Bailis’ post makes the following distinction which is another way to look at the definitions:
- Linearizability: single-operation, single-object, real-time order
- Serializability: multi-operation, multi-object, arbitrary total order
- Strict Serializability: combining both
- “linearizability can be viewed as a special case of strict serializability where transactions are restricted to consist of a single operation applied to a single object.” (from paper *Linearizability: A Correctness Condition for Concurrent Objects * by Herilihy, Wing)
Bailis’ thesis states that Spanner achieves “one-copy serializability and linearizability”, where the former is defined as: “a history is one-copy serializable if it is view equivalent to a serial execution of the transactions over a single logical copy of the database”.
Zhang mentioned in the blog that one reason why this is so confusing is because the communities in consistency and isolation are separate? (It was a bit ambiguous from the blog). I definitely found that consistency and isolation started mixing together, especially given that consistency is such a contextual word. Apparently their research TAPIR shows that one could provide strong isolation without any consistency guarantees… Great.

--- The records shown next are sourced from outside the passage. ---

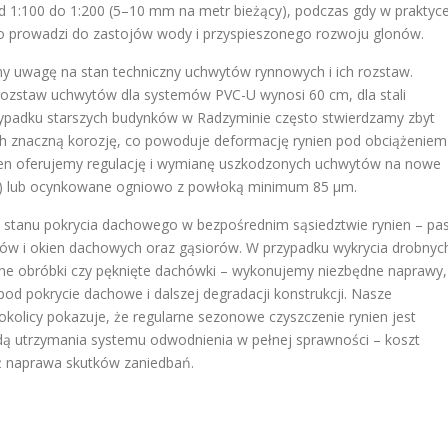
1:100 do 1:200 (5–10 mm na metr bieżący), podczas gdy w praktyc
 co prowadzi do zastojów wody i przyspieszonego rozwoju glonów.
y uwagę na stan techniczny uchwytów rynnowych i ich rozstaw.
ozstaw uchwytów dla systemów PVC-U wynosi 60 cm, dla stali
ypadku starszych budynków w Radzyminie często stwierdzamy zbyt
h znaczną korozję, co powoduje deformację rynien pod obciążeniem
nien oferujemy regulację i wymianę uszkodzonych uchwytów na nowe
mm) lub ocynkowane ogniowo z powłoką minimum 85 μm.
ę stanu pokrycia dachowego w bezpośrednim sąsiedztwie rynien – pa
ów i okien dachowych oraz gąsiorów. W przypadku wykrycia drobnyc
zone obróbki czy pęknięte dachówki – wykonujemy niezbędne naprawy,
d pokrycie dachowe i dalszej degradacji konstrukcji. Nasze
 okolicy pokazuje, że regularne sezonowe czyszczenie rynien jest
dą utrzymania systemu odwodnienia w pełnej sprawności – koszt
iż naprawa skutków zaniedbań.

To get a sense of how confusing the terms are, Jim Gray has a famous paper that introduced the four lock protocols (read uncomitted, read committed, repeatabel reads, and serializable), and the title contained, Degrees of Consistency, where the 4 levels have since been referred to as isolation levels!!! (Rant: I find it maddening how complicated this whole consistency business is. I have finished my first year of PhD and barely feels comfortable with the material. And the fact that it is somewhat intrinsically confusing either because I asked the wrong question or the person who’s answering doesn’t know, or I was processing the wrong mapping of the terms they used makes learning about it very hard as well. I think this is probably the hardest computer science subject to teach.).
TrueTime and Timestamp
What is TrueTime? “Global wall-clock time” with bounded uncertainty. How its implemented is more physics than CS, and the paper focuses on talking about how its used, i.e. the API:
Which basically means the following:
Spanner supports the following invariants (which is central to their consistency semantics and guarantees):
- Timestamp order == commit order
- Timestamp order respects glocal wall-time order
The big question is, are the clocks trustworthy? The empirical data suggest that they are.
Here are some details for each transaction type:
- Read-Write: use two-phase locking, and assigned timestamp when all locks have been acquired and before any lock is released (notice that this makes it have the benefit of strict 2PL without paying additional cost). Here is an illustration from the OSDI slides of how 2PC works
- Read-Only: executes in two phases: assign a timestamp
s, and then execute the transaction’s reads as snapshot reads at
s. The snapshot reads can execute at any replicas that are sufficiently up-to-date.
- Snapshot Read: a read in the past that executes with-out locking. A client can either specify a timestamp for a snapshot read, or provide an upper bound on the desired timestamp’s staleness and let Spanner choose a time-stamp.”
In summary, this makes possible “externally consistent transactions, lock-free read-only transactions, and non-blocking reads in the past”.
Random: I think the Spanner folks are making a parallel universe joke when they name a Spanner deployment a universe.